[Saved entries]
---+---
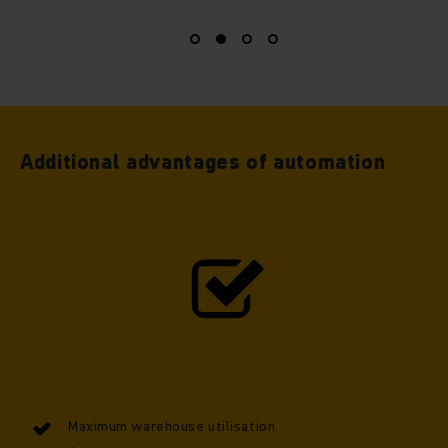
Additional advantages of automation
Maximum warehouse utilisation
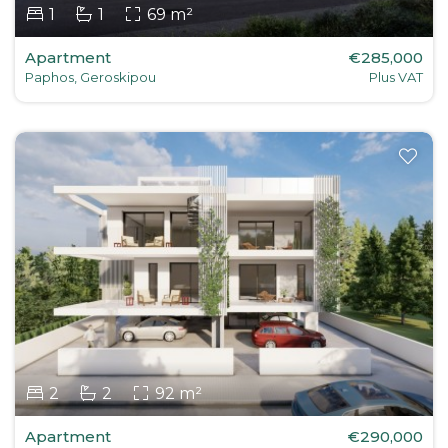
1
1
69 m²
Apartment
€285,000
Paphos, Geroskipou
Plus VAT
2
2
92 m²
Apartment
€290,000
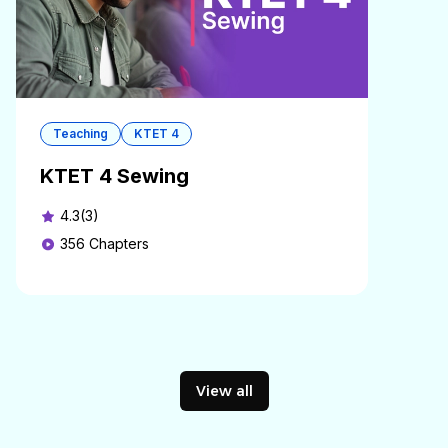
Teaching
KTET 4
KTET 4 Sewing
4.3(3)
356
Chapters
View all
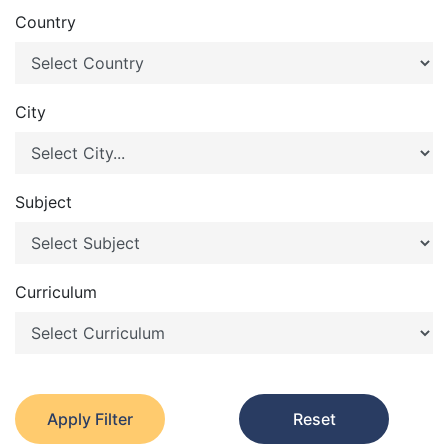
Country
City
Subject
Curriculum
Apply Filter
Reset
---+---
Work request
Could the data above be reproduced exactly, with the pictures left out?

Response box
Additional advantages of automation
Maximum warehouse utilisation
1
1
69 m²
Apartment
€285,000
Paphos, Geroskipou
Plus VAT
2
2
92 m²
Apartment
€290,000
Teaching
KTET 4
KTET 4 Sewing
4.3(3)
356
Chapters
View all
Country
City
Subject
Curriculum
Apply Filter
Reset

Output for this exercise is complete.